[[ DATA TO PROCESS open ]]

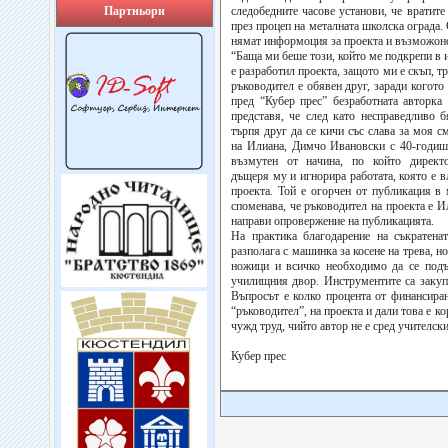
Партньори
следобедните часове установи, че вратите
през процеп на металната школска ограда. 
нямат информоция за проекта и възможоно
“Баща ми беше този, който ме подкрепи в 
е разработил проекта, защото ми е скъп, тр
ръководител е обявен друг, заради когото 
пред “Кубер прес” безработната авторка
представя, че след като несправедливо б
търпя друг да се кичи със слава за моя с
на Илиана, Димчо Ивановски с 40-годишн
възмутен от начина, по който директо
дъщеря му и игнорира работата, която е в
проекта. Той е огорчен от публикация в 
споменава, че ръководител на проекта е И
направи опровержение на публикацията.
На практика благодарение на съкратена
разполага с машинка за косене на трева, н
ножици и всичко необходимо да се подъ
училищния двор. Инструментите са закупе
Въпросът е колко процента от финансира
“ръководител”, на проекта и дали това е к
чужд труд, чийто автор не е сред учителск
Кубер прес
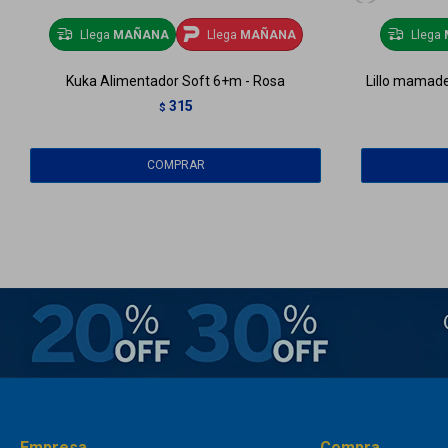
Llega
MAÑANA
Llega
MAÑANA
Llega
Kuka Alimentador Soft 6+m - Rosa
Lillo mamade
315
$
Empresa
Compra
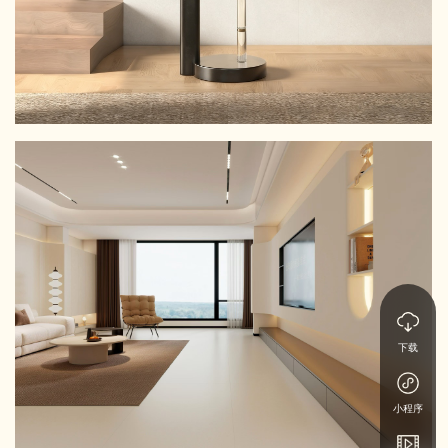
下载
小程序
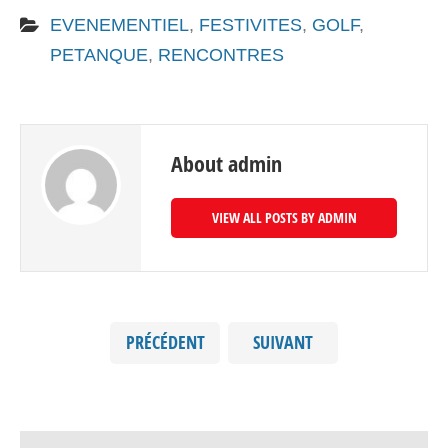
EVENEMENTIEL
,
FESTIVITES
,
GOLF
,
PETANQUE
,
RENCONTRES
About admin
VIEW ALL POSTS BY ADMIN
PRÉCÉDENT
SUIVANT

[[ DATA TO PROCESS closed ]]

EXERCISE OBJECTIVE: Only the text of the records is to be reproduced exactly; skip the pictures.

OUTPUT OF THE TASK:
Партньори
следобедните часове установи, че вратите
през процеп на металната школска ограда. 
нямат информоция за проекта и възможоно
“Баща ми беше този, който ме подкрепи в 
е разработил проекта, защото ми е скъп, тр
ръководител е обявен друг, заради когото 
пред “Кубер прес” безработната авторка
представя, че след като несправедливо б
търпя друг да се кичи със слава за моя с
на Илиана, Димчо Ивановски с 40-годишн
възмутен от начина, по който директо
дъщеря му и игнорира работата, която е в
проекта. Той е огорчен от публикация в 
споменава, че ръководител на проекта е И
направи опровержение на публикацията.
На практика благодарение на съкратена
разполага с машинка за косене на трева, н
ножици и всичко необходимо да се подъ
училищния двор. Инструментите са закупе
Въпросът е колко процента от финансира
“ръководител”, на проекта и дали това е к
чужд труд, чийто автор не е сред учителск
Кубер прес
Llega
MAÑANA
Llega
MAÑANA
Llega
Kuka Alimentador Soft 6+m - Rosa
Lillo mamade
315
$
Empresa
Compra
下载
小程序
EVENEMENTIEL
,
FESTIVITES
,
GOLF
,
PETANQUE
,
RENCONTRES
About admin
VIEW ALL POSTS BY ADMIN
PRÉCÉDENT
SUIVANT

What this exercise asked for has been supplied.